**EXTRACTED DATA**
== == ==

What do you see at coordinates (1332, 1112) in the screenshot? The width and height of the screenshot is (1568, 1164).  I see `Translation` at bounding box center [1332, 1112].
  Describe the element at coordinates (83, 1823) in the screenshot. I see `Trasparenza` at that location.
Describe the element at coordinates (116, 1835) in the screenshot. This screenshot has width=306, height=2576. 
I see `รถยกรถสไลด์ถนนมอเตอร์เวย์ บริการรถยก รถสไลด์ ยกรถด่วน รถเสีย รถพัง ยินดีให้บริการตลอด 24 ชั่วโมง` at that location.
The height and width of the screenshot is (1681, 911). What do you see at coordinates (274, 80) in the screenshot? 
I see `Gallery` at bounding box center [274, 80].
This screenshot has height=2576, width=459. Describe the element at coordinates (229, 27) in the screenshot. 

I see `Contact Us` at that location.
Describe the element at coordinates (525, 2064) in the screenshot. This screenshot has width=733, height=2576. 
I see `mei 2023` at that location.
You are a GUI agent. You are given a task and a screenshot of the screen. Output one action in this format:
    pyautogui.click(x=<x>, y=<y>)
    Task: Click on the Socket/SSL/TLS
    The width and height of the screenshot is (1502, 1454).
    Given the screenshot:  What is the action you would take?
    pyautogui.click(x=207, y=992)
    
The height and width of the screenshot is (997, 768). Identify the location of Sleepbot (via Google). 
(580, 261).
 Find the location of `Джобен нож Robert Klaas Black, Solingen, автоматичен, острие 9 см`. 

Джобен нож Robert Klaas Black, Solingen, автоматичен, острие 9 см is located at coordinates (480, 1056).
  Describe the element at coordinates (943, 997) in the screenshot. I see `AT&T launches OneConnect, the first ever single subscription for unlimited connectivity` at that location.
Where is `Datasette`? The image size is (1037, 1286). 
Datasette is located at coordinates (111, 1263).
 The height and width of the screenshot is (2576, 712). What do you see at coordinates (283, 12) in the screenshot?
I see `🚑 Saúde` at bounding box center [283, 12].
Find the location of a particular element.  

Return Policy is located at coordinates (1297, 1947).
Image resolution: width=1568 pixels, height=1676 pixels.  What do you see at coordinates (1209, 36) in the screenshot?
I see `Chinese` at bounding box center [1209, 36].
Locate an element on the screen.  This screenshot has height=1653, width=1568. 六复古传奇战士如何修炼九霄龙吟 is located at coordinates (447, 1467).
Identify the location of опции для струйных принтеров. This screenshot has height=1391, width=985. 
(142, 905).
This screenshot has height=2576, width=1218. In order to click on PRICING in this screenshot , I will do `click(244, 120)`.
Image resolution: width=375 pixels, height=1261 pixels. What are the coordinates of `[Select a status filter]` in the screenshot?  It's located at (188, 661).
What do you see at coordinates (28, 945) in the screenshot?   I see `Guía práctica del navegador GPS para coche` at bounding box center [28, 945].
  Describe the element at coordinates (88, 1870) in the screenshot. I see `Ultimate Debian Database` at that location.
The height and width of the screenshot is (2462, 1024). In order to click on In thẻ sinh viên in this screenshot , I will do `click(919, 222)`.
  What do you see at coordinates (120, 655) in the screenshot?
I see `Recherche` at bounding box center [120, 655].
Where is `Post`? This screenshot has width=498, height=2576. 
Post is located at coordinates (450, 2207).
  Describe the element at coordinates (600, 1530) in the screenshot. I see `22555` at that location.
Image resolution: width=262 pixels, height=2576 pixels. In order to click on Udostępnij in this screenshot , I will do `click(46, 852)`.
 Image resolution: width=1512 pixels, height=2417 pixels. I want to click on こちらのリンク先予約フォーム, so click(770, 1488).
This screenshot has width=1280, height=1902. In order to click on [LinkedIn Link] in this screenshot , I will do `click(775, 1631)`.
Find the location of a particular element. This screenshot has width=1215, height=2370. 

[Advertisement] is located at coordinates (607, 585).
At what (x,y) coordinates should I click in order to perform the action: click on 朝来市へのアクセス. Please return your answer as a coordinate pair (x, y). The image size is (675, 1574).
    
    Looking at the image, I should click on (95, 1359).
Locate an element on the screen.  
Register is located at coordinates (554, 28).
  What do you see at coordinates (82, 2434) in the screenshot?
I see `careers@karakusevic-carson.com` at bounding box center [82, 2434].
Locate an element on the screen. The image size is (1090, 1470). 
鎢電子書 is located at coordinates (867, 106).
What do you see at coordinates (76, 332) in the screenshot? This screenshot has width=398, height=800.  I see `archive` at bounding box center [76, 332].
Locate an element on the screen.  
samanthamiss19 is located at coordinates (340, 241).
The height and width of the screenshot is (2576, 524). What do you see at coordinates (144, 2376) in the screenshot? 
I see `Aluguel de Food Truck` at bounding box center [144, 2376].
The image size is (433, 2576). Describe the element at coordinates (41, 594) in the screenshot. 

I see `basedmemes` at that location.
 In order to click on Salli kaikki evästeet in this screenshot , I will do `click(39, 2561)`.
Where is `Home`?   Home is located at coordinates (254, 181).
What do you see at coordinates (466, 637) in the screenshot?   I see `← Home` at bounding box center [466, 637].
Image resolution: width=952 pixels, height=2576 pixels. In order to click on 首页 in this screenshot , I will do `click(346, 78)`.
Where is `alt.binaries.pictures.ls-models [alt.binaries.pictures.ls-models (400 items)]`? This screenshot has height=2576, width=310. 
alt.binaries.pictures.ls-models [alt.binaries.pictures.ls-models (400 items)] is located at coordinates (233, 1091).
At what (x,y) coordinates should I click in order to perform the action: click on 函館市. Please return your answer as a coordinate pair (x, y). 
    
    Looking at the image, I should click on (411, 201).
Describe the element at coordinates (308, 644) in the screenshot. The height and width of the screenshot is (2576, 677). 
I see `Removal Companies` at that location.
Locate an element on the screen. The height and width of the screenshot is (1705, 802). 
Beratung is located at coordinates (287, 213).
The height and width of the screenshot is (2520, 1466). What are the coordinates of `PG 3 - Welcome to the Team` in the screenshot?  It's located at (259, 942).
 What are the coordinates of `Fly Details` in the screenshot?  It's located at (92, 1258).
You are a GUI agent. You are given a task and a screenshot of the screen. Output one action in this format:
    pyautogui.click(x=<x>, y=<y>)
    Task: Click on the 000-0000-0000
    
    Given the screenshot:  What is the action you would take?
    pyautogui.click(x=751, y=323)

== == ==

**WORK TO COMPLETE**
For this exercise, set down the entire listing above exactly as given.

**EXPECTED ANSWER**
What do you see at coordinates (1332, 1112) in the screenshot? The width and height of the screenshot is (1568, 1164).  I see `Translation` at bounding box center [1332, 1112].
  Describe the element at coordinates (83, 1823) in the screenshot. I see `Trasparenza` at that location.
Describe the element at coordinates (116, 1835) in the screenshot. This screenshot has width=306, height=2576. 
I see `รถยกรถสไลด์ถนนมอเตอร์เวย์ บริการรถยก รถสไลด์ ยกรถด่วน รถเสีย รถพัง ยินดีให้บริการตลอด 24 ชั่วโมง` at that location.
The height and width of the screenshot is (1681, 911). What do you see at coordinates (274, 80) in the screenshot? 
I see `Gallery` at bounding box center [274, 80].
This screenshot has height=2576, width=459. Describe the element at coordinates (229, 27) in the screenshot. 

I see `Contact Us` at that location.
Describe the element at coordinates (525, 2064) in the screenshot. This screenshot has width=733, height=2576. 
I see `mei 2023` at that location.
You are a GUI agent. You are given a task and a screenshot of the screen. Output one action in this format:
    pyautogui.click(x=<x>, y=<y>)
    Task: Click on the Socket/SSL/TLS
    The width and height of the screenshot is (1502, 1454).
    Given the screenshot:  What is the action you would take?
    pyautogui.click(x=207, y=992)
    
The height and width of the screenshot is (997, 768). Identify the location of Sleepbot (via Google). 
(580, 261).
 Find the location of `Джобен нож Robert Klaas Black, Solingen, автоматичен, острие 9 см`. 

Джобен нож Robert Klaas Black, Solingen, автоматичен, острие 9 см is located at coordinates (480, 1056).
  Describe the element at coordinates (943, 997) in the screenshot. I see `AT&T launches OneConnect, the first ever single subscription for unlimited connectivity` at that location.
Where is `Datasette`? The image size is (1037, 1286). 
Datasette is located at coordinates (111, 1263).
 The height and width of the screenshot is (2576, 712). What do you see at coordinates (283, 12) in the screenshot?
I see `🚑 Saúde` at bounding box center [283, 12].
Find the location of a particular element.  

Return Policy is located at coordinates (1297, 1947).
Image resolution: width=1568 pixels, height=1676 pixels.  What do you see at coordinates (1209, 36) in the screenshot?
I see `Chinese` at bounding box center [1209, 36].
Locate an element on the screen.  This screenshot has height=1653, width=1568. 六复古传奇战士如何修炼九霄龙吟 is located at coordinates (447, 1467).
Identify the location of опции для струйных принтеров. This screenshot has height=1391, width=985. 
(142, 905).
This screenshot has height=2576, width=1218. In order to click on PRICING in this screenshot , I will do `click(244, 120)`.
Image resolution: width=375 pixels, height=1261 pixels. What are the coordinates of `[Select a status filter]` in the screenshot?  It's located at (188, 661).
What do you see at coordinates (28, 945) in the screenshot?   I see `Guía práctica del navegador GPS para coche` at bounding box center [28, 945].
  Describe the element at coordinates (88, 1870) in the screenshot. I see `Ultimate Debian Database` at that location.
The height and width of the screenshot is (2462, 1024). In order to click on In thẻ sinh viên in this screenshot , I will do `click(919, 222)`.
  What do you see at coordinates (120, 655) in the screenshot?
I see `Recherche` at bounding box center [120, 655].
Where is `Post`? This screenshot has width=498, height=2576. 
Post is located at coordinates (450, 2207).
  Describe the element at coordinates (600, 1530) in the screenshot. I see `22555` at that location.
Image resolution: width=262 pixels, height=2576 pixels. In order to click on Udostępnij in this screenshot , I will do `click(46, 852)`.
 Image resolution: width=1512 pixels, height=2417 pixels. I want to click on こちらのリンク先予約フォーム, so click(770, 1488).
This screenshot has width=1280, height=1902. In order to click on [LinkedIn Link] in this screenshot , I will do `click(775, 1631)`.
Find the location of a particular element. This screenshot has width=1215, height=2370. 

[Advertisement] is located at coordinates (607, 585).
At what (x,y) coordinates should I click in order to perform the action: click on 朝来市へのアクセス. Please return your answer as a coordinate pair (x, y). The image size is (675, 1574).
    
    Looking at the image, I should click on (95, 1359).
Locate an element on the screen.  
Register is located at coordinates (554, 28).
  What do you see at coordinates (82, 2434) in the screenshot?
I see `careers@karakusevic-carson.com` at bounding box center [82, 2434].
Locate an element on the screen. The image size is (1090, 1470). 
鎢電子書 is located at coordinates (867, 106).
What do you see at coordinates (76, 332) in the screenshot? This screenshot has width=398, height=800.  I see `archive` at bounding box center [76, 332].
Locate an element on the screen.  
samanthamiss19 is located at coordinates (340, 241).
The height and width of the screenshot is (2576, 524). What do you see at coordinates (144, 2376) in the screenshot? 
I see `Aluguel de Food Truck` at bounding box center [144, 2376].
The image size is (433, 2576). Describe the element at coordinates (41, 594) in the screenshot. 

I see `basedmemes` at that location.
 In order to click on Salli kaikki evästeet in this screenshot , I will do `click(39, 2561)`.
Where is `Home`?   Home is located at coordinates (254, 181).
What do you see at coordinates (466, 637) in the screenshot?   I see `← Home` at bounding box center [466, 637].
Image resolution: width=952 pixels, height=2576 pixels. In order to click on 首页 in this screenshot , I will do `click(346, 78)`.
Where is `alt.binaries.pictures.ls-models [alt.binaries.pictures.ls-models (400 items)]`? This screenshot has height=2576, width=310. 
alt.binaries.pictures.ls-models [alt.binaries.pictures.ls-models (400 items)] is located at coordinates (233, 1091).
At what (x,y) coordinates should I click in order to perform the action: click on 函館市. Please return your answer as a coordinate pair (x, y). 
    
    Looking at the image, I should click on (411, 201).
Describe the element at coordinates (308, 644) in the screenshot. The height and width of the screenshot is (2576, 677). 
I see `Removal Companies` at that location.
Locate an element on the screen. The height and width of the screenshot is (1705, 802). 
Beratung is located at coordinates (287, 213).
The height and width of the screenshot is (2520, 1466). What are the coordinates of `PG 3 - Welcome to the Team` in the screenshot?  It's located at (259, 942).
 What are the coordinates of `Fly Details` in the screenshot?  It's located at (92, 1258).
You are a GUI agent. You are given a task and a screenshot of the screen. Output one action in this format:
    pyautogui.click(x=<x>, y=<y>)
    Task: Click on the 000-0000-0000
    
    Given the screenshot:  What is the action you would take?
    pyautogui.click(x=751, y=323)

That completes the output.